Between September 2011 and May 2017 Dean published 173 posts about the use of virtual reality to provide rehab for stroke survivors.  The results for the hand are depressing.  For six years research focused on a subject’s ability to touch an object on the screen so the computer can move an object or make it disappear.  Enjoying these quick reactions is not enough to justify the cost of this expensive equipment.  It was a good place to start 6 years ago, but progress towards useful gains is disappointing.  Stroke survivors want to manipulate objects with their hand.

There is a glimmer of hope.  Gauthier (1) used video games that make stroke survivors do more than use their shoulder and elbow to reach forward and side to side.  These games require forearm and wrist motions.  This may not sound exciting but these motions orient our hand to the many different positions objects rest in. The photo shows the forearm is halfway between palm up and palm down so the hand can pick up a glass.  Cocking the wrist means the rim of the glass is not pointed at the ceiling but at the person’s mouth.

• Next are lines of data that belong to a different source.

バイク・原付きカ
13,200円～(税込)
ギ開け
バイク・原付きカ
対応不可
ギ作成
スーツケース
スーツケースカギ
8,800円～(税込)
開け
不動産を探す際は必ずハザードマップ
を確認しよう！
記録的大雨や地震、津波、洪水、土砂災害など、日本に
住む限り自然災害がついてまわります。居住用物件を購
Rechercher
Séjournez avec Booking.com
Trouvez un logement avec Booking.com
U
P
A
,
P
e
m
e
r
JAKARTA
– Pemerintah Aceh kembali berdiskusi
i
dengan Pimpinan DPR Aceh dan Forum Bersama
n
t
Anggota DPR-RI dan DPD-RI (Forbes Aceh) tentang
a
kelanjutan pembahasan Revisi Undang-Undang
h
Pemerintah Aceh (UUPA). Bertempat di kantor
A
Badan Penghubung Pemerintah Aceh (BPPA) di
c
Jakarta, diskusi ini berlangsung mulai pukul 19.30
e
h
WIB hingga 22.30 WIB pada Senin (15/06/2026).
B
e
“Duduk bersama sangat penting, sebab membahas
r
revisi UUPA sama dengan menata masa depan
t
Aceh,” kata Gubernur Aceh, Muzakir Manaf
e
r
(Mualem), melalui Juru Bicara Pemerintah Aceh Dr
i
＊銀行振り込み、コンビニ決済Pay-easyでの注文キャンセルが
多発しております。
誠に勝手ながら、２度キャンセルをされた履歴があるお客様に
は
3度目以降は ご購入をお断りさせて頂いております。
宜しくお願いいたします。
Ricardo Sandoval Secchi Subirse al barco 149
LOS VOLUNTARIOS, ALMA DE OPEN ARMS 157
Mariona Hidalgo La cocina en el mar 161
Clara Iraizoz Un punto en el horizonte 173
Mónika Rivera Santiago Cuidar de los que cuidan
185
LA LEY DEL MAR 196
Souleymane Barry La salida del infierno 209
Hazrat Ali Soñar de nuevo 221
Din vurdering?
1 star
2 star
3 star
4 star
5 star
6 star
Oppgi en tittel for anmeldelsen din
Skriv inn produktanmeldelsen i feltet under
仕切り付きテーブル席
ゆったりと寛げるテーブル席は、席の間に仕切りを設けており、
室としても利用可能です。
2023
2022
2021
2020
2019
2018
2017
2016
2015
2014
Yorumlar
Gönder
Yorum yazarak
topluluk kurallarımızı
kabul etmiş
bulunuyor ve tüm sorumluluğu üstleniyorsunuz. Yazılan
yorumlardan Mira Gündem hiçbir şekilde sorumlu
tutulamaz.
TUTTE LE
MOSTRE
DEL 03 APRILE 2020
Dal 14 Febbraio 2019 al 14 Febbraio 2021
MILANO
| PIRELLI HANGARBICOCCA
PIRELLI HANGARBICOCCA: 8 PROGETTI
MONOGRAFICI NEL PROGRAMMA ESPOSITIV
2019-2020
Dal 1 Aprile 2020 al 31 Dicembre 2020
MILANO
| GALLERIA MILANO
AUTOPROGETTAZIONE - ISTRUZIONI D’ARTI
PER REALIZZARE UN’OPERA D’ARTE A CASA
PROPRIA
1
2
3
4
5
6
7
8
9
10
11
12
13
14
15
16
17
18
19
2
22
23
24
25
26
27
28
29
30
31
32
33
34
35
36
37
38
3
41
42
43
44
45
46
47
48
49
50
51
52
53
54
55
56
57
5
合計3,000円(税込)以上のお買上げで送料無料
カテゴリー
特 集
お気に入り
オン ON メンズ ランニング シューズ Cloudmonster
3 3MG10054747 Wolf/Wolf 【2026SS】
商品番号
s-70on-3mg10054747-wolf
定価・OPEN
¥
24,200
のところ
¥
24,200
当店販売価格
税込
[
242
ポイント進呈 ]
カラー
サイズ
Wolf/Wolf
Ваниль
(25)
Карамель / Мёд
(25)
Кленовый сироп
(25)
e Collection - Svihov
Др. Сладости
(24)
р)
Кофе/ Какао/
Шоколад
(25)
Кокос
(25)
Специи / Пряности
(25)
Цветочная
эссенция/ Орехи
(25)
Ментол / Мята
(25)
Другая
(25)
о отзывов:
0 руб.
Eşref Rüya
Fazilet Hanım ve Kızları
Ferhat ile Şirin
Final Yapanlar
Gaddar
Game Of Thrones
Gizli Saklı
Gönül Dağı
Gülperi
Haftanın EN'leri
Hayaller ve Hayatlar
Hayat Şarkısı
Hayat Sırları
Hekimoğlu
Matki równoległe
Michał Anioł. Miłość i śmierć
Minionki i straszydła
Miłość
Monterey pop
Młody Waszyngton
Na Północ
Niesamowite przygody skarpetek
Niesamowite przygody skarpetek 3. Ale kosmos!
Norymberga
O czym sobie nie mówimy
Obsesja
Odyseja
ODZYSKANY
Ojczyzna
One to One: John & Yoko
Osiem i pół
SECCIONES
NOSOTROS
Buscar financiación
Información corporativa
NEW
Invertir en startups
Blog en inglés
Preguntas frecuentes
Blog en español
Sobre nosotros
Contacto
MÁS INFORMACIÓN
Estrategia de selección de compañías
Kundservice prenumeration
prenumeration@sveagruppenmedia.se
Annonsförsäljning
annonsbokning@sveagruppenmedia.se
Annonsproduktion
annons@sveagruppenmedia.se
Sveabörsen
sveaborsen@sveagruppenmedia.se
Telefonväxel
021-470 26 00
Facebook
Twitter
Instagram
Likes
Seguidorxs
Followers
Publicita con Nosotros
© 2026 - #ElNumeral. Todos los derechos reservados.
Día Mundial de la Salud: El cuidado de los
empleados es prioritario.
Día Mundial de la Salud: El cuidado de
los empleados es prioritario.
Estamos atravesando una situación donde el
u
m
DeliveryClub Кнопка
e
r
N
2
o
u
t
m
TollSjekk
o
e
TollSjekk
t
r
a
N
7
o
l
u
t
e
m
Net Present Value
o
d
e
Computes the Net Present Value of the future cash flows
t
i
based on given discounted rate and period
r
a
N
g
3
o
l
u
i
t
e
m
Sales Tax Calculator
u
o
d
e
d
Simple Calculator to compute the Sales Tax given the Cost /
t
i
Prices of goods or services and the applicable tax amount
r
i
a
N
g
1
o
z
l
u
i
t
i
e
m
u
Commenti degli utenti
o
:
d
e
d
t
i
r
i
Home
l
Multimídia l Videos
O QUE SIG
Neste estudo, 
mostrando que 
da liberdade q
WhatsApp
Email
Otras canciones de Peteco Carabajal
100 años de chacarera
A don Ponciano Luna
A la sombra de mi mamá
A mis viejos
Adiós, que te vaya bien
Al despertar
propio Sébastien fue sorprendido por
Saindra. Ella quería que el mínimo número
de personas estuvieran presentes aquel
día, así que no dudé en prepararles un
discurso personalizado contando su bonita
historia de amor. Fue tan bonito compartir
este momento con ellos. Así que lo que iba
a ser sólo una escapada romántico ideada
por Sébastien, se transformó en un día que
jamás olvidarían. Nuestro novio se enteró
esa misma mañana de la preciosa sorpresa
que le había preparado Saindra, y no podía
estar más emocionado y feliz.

Unfortunately, Gauthier selected stroke survivors who already had a few degrees of active forearm and wrist movement.  How can subjects make the leap from just reaching to turning their hand palm up to catch a parachute on a video screen?  My OT gave me exercises that helped me regain forearm and wrist motions.  These small motions have made me more independent.  For example, I can turn my hand halfway between palm up and palm down to grab my cane so my sound hand can catch the door before the person in front of me lets it slam shut.  I picture stroke survivors practicing forearm and wrist motions and then immediately trying to turn their hand palm up so they can turn over a card on the computer screen. Fun + repetition is good.
1. Gauthier L, et al. Video game rehabilitation for outpatient stroke (VIGoROUS): protocol for a multi-center comparative effectiveness trial of in-home gamified constraint-induced movement therapy for rehabilitation of chronic upper extremity hemiparesis. BMC Neurology. 2017;17-109. doi:10.1186/s12883-017-0888-0.